Love is not truly love unless it expresses itself toward the beloved in thought, word and action. Creation is the incarnation of the thoughts, words (logoi) and the providence of God, fashioned as a dialogue of love between Himself and humanity made in His image and likeness. The whole world is a single icon of God (St. John of Damascus). Creation is not a neutral “environment” outside of us; it is the living cosmic icon upon which our lives write in line and color our responses to God’s loving invitation to dialogue. Only as we realize that we are inside creation’s single icon will we enter into conscious dialogue with God through it, and will we realize what climate change means for the authenticity of the icon and our responsibility in co-creating it.

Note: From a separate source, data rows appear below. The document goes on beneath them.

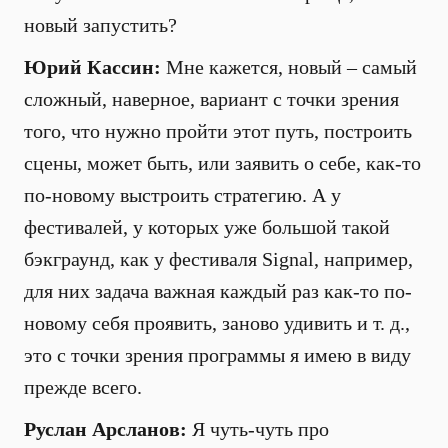
новый запустить?
Юрий Кассин:
Мне кажется, новый – самый
сложный, наверное, вариант с точки зрения
того, что нужно пройти этот путь, построить
сцены, может быть, или заявить о себе, как-то
по-новому выстроить стратегию. А у
фестивалей, у которых уже большой такой
бэкграунд, как у фестиваля Signal, например,
для них задача важная каждый раз как-то по-
новому себя проявить, заново удивить и т. д.,
это с точки зрения программы я имею в виду
прежде всего.
Руслан Арсланов:
Я чуть-чуть про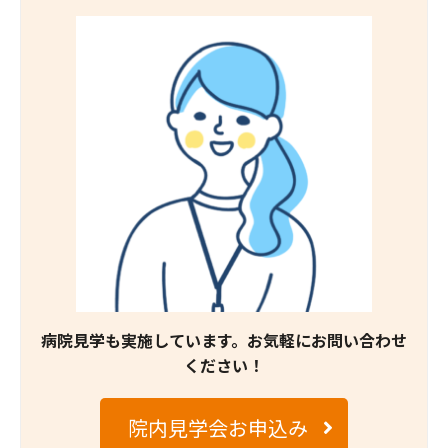
病院見学も実施しています。お気軽にお問い合わせ
ください！
院内見学会お申込み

Our Orthodox faith teaches us that Tradition, the life of the Holy Spirit in the Church, is both always the same and always new. Climate for the earth is akin to Tradition for the Church. Every definition of climate includes the weather conditions that prevail over a long period of time in a place, and the conditions which cause consistent variability.
Climate, like tradition, is the ever-same and ever-new support for life. But when certain variables in the living tradition of our Orthodox faith are overemphasized and others are suppressed, it can create a destructive change in Tradition’s capacity to nurture and save. Tradition-change is heresy. Climate is susceptible to our sinfulness. When billions of individual human choices and acts occur not in accord with the God-given cosmic “tradition” of climate, then the life nurturing capacity of climate becomes unpredictable and destructive. Anthropogenic climate change is a form of blasphemy. Our challenge is to write blessed not blasphemous images upon the divine icon of creation.